9歳の息子が高次脳機能障害というものになってしまいました。医師からそう言われました。
千葉県の横断歩道を渡っているときに20kmオーバーの車にはねられた自動車事故でした。病院で治療していましたが、加害者側の保険会社の担当者から「そろそろ治療を打ち切ってください」という連絡がきました。
一体どういうことでしょうか?
息子には治療を続けさせたいのに、ひどい話です。今から弁護士の先生に相談するのではタイミングが遅すぎるでしょうか?
教えてください。
交通事故で被害者の方が受傷した場合、病院で治療を受けることになりますが、最終的には「完治」するか、「これ以上治療を尽くしても良くならない」状態になることになります。
このうち後者については、これ以上よくならないので治療を打ち切る(中止する)という表現になり、この時点を指して「症状固定」といいます。
そして、症状固定した後にまだ症状が残っている場合、この症状が「後遺症」ということになるのです。
このように、症状固定は、これ以上治療を尽くしても良くならない状態を指しますから、通常は、主治医の医学的判断によることになります。

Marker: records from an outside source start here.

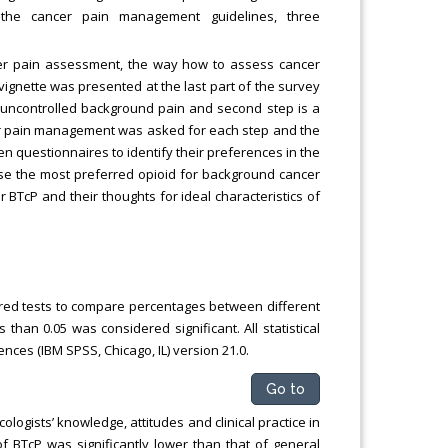
o the cancer pain management guidelines, three
cer pain assessment, the way how to assess cancer
e vignette was presented at the last part of the survey
n of uncontrolled background pain and second step is a
per pain management was asked for each step and the
n questionnaires to identify their preferences in the
ose the most preferred opioid for background cancer
BTcP and their thoughts for ideal characteristics of
ed tests to compare percentages between different
s than 0.05 was considered significant. All statistical
nces (IBM SPSS, Chicago, IL) version 21.0.
Go to
logists’ knowledge, attitudes and clinical practice in
BTcP was significantly lower than that of general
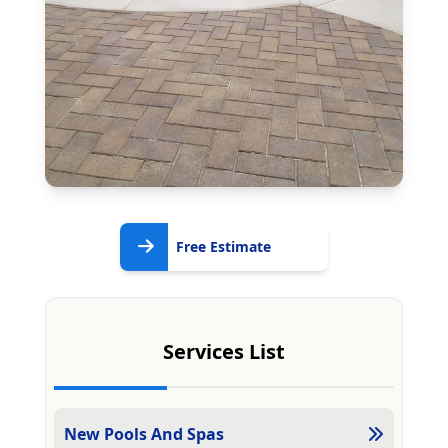
Free
Free Estimate
Estimate
Services List
New Pools And Spas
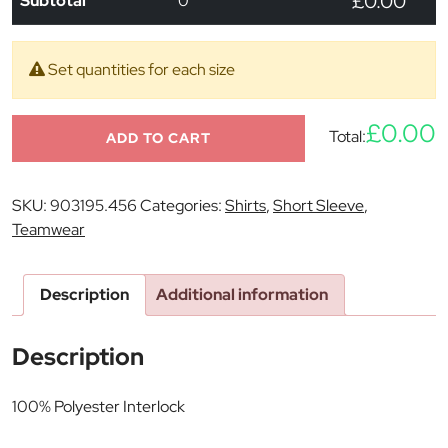
£0.00
Subtotal
0
Set quantities for each size
£0.00
Total:
ADD TO CART
SKU:
903195.456
Categories:
Shirts
,
Short Sleeve
,
Teamwear
Description
Additional information
Description
100% Polyester Interlock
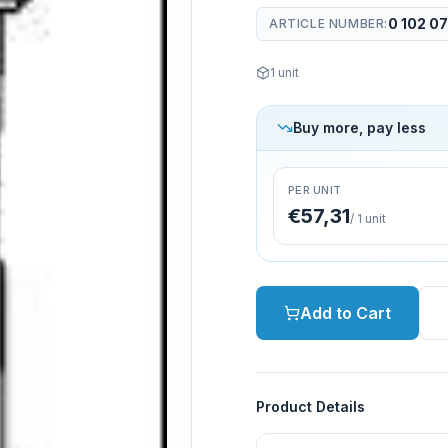
0 102 07
ARTICLE NUMBER
:
1
unit
Buy more, pay less
PER UNIT
€57,31
/
1
unit
Add to Cart
Product Details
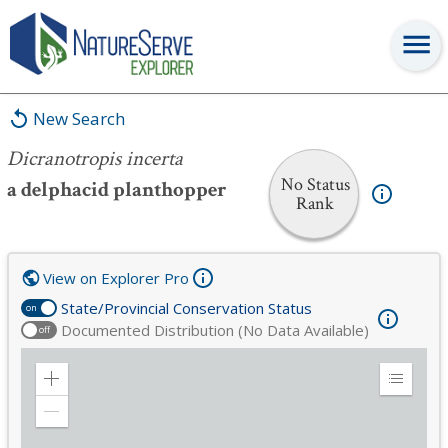
Dicranotropis incerta
New Search
Dicranotropis incerta
No Status
a delphacid planthopper
Rank
View on Explorer Pro
State/Provincial Conservation Status
on
Documented Distribution (No Data Available)
off
Zoom
Expand
in
Legend
Zoom
out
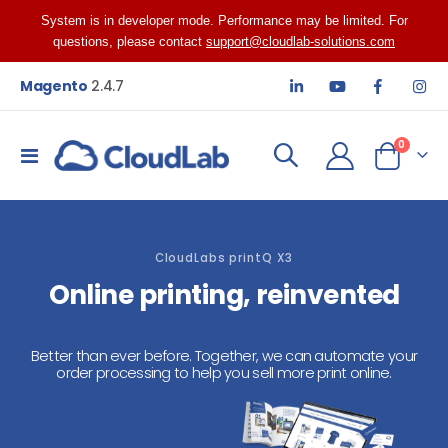
System is in developer mode. Performance may be limited. For
questions, please contact
support@cloudlab-solutions.com
Magento
2.4.7
items
0
Toggle
Cart
Nav
CloudLabs printQ X3
Online printing, reinvented
Better than ever before. Together, we can automate your
order processing to help you sell more print online.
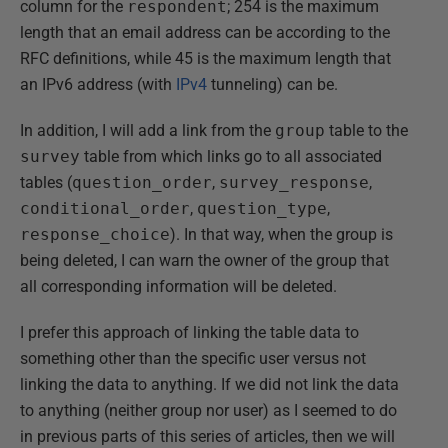
column for the
respondent
; 254 is the maximum
length that an email address can be according to the
RFC definitions, while 45 is the maximum length that
an IPv6 address (with
IPv4
tunneling) can be.
In addition, I will add a link from the
group
table to the
survey
table from which links go to all associated
tables (
question_order
,
survey_response
,
conditional_order
,
question_type
,
response_choice
). In that way, when the group is
being deleted, I can warn the owner of the group that
all corresponding information will be deleted.
I prefer this approach of linking the table data to
something other than the specific user versus not
linking the data to anything. If we did not link the data
to anything (neither group nor user) as I seemed to do
in previous parts of this series of articles, then we will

なお、症状固定した後は、治療を尽くしても症状が良くならないことから治療は不要という判断になり、原則としてその後の治療費の請求は認められません。
加害者に任意保険会社がついている場合、多くは、治療費を保険会社が支払っていることと思いますが、保険会社は、解決前の治療費の負担をできる限り押さえたいと考えます。

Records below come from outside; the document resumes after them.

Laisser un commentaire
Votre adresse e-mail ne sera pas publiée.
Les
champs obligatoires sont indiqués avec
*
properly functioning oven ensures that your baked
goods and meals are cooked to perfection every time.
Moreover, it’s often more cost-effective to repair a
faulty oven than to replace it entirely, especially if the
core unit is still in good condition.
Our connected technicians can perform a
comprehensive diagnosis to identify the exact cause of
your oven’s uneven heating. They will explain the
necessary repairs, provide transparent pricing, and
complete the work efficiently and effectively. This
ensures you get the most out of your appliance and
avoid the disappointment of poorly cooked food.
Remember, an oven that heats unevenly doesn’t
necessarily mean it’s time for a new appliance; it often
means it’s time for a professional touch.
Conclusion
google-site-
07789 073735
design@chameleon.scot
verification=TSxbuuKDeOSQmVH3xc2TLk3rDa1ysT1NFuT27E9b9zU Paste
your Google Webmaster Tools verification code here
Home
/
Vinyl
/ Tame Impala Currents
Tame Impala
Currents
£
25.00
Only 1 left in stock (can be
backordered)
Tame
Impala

そのため、保険会社は、予め持っている症状ごとの治療期間の目安(症状にもよりますが半年から1年ということが多いです)を超えたあたりで、被害者側に治療の終了を促すことがあり、場合によっては治療費の支払いを勝手に打ち切ってしまうこともあります。
しかし、上記のとおり、「症状固定」は医師が医学的判断に基づいて診断することですから、保険会社からいわれるままに症状固定しなければと考える必要はなく、あくまでも主治医にまだ治療を受ける必要があるかどうかをおたずねいただき、まだ治療を受けた方がよいという回答であれば、そのまま治療を受け続けられた方がよいと思います。

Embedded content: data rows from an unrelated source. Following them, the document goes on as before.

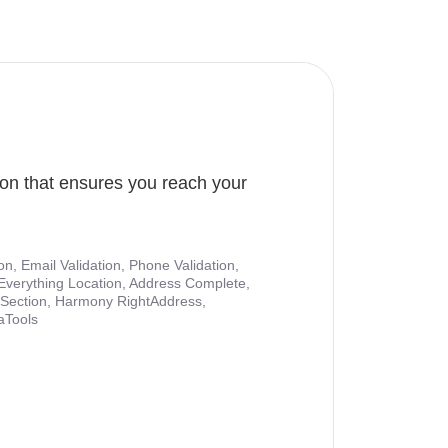
ion that ensures you reach your
ion, Email Validation, Phone Validation,
Everything Location, Address Complete,
nt Section, Harmony RightAddress,
aTools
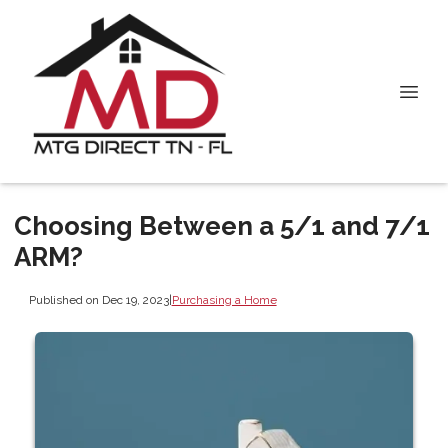
Choosing Between a 5/1 and 7/1
ARM?
Published on Dec 19, 2023
|
Purchasing a Home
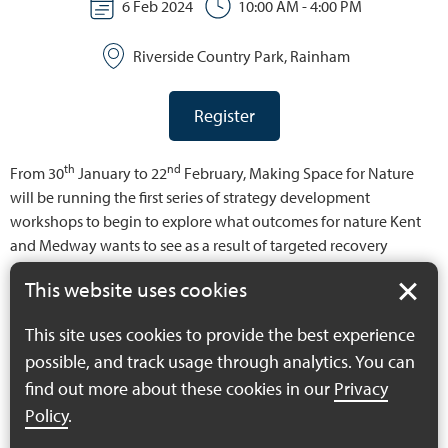
6 Feb 2024
10:00 AM - 4:00 PM
Riverside Country Park, Rainham
Register
th
nd
From 30
January to 22
February, Making Space for Nature
will be running the first series of strategy development
workshops to begin to explore what outcomes for nature Kent
and Medway wants to see as a result of targeted recovery
action. Before we define what the specific priorities are, the
This website uses cookies
actions that might be taken to deliver these and the best areas
for this intervention, the project wants stakeholders to come
This site uses cookies to provide the best experience
together to create what will essentially be a long list of priorities
possible, and track usage through analytics. You can
for nature recovery – the county’s nature recovery “wish list”. We
find out more about these cookies in our
Privacy
want to understand what the key matters of concern are, what
does the strategy need to address and what might a different,
Policy
.
more healthy and diverse natural environment look like for the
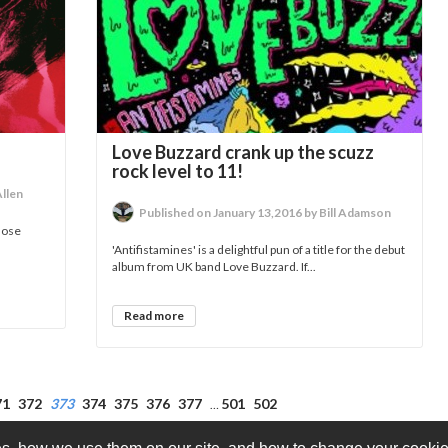
Love Buzzard crank up the scuzz
rock level to 11!
Allen
Published on January 13,2016 by Bill Adamson
close
'Antifistamines' is a delightful pun of a title for the debut
album from UK band Love Buzzard. If...
Read more
71
372
373
374
375
376
377
501
502
…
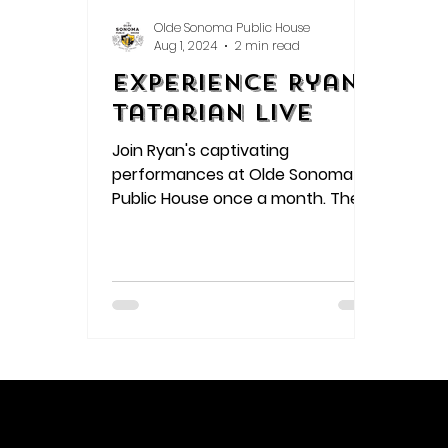
Olde Sonoma Public House
Aug 1, 2024
2 min read
Experience Ryan
Tatarian Live
Join Ryan's captivating
performances at Olde Sonoma
Public House once a month. The
intimate setting allows audiences
to connect deeply with his music,
as raw emotion pours out through
every lyric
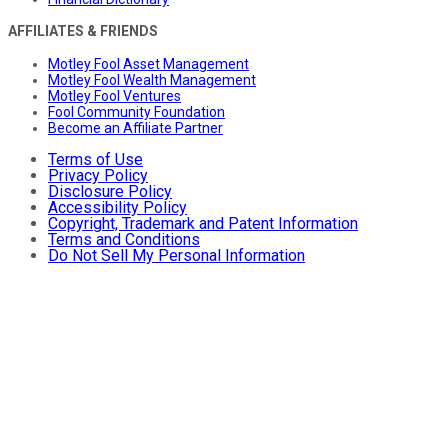
AFFILIATES & FRIENDS
Motley Fool Asset Management
Motley Fool Wealth Management
Motley Fool Ventures
Fool Community Foundation
Become an Affiliate Partner
Terms of Use
Privacy Policy
Disclosure Policy
Accessibility Policy
Copyright, Trademark and Patent Information
Terms and Conditions
Do Not Sell My Personal Information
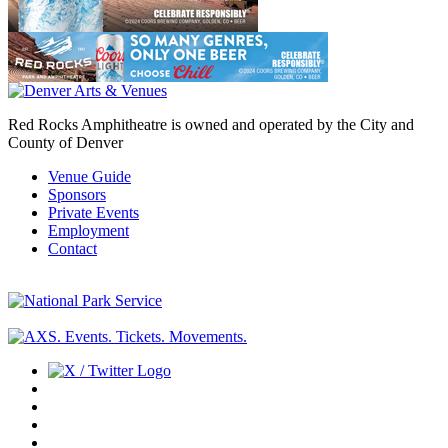
Red Rocks Amphitheatre is owned and operated by the City and
County of Denver
Venue Guide
Sponsors
Private Events
Employment
Contact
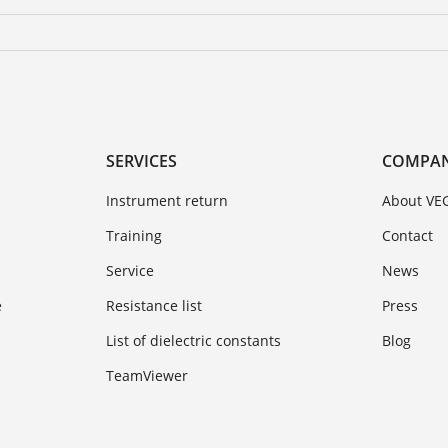
SERVICES
COMPA
Instrument return
About VE
Training
Contact
Service
News
e
Resistance list
Press
List of dielectric constants
Blog
TeamViewer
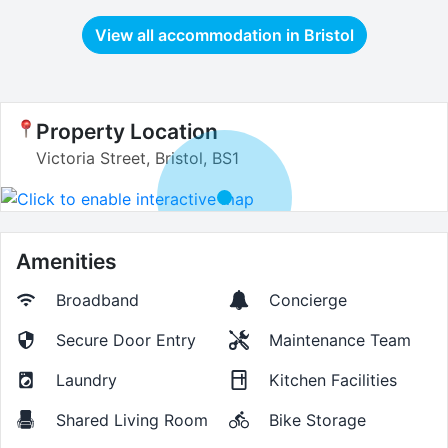
View all accommodation in
Bristol
Property Location
Victoria Street, Bristol, BS1
Amenities
Broadband
Concierge
Secure Door Entry
Maintenance Team
Laundry
Kitchen Facilities
Shared Living Room
Bike Storage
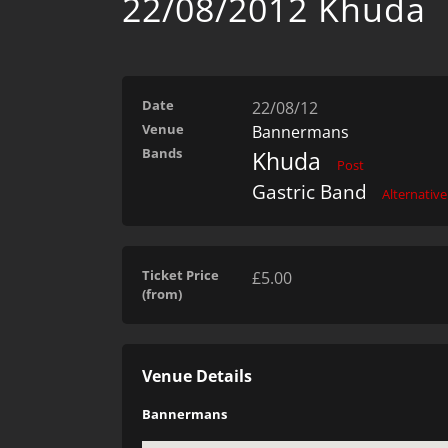
22/08/2012 Khuda
Date
22/08/12
Venue
Bannermans
Bands
Khuda
Post
Gastric Band
Alternative
Ticket Price
£5.00
(from)
Venue Details
Bannermans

このとき、保険会社が治療費の支払を打ち切ってしまったとしても、後に客観的に治療が必要であった(まだ治療の効果が上がる状態だった)という立証ができれば、立て替えた治療費についても請求できることになります。
最初に述べたとおり、症状固定後に後遺症が残った場合は、自賠責保険において等級の認定がされることになります。
適切な認定を受けるためには、症状固定前から必要な資料を集めておく必要がありますので、症状固定していない今の段階から弁護士に相談することをお勧めいたします。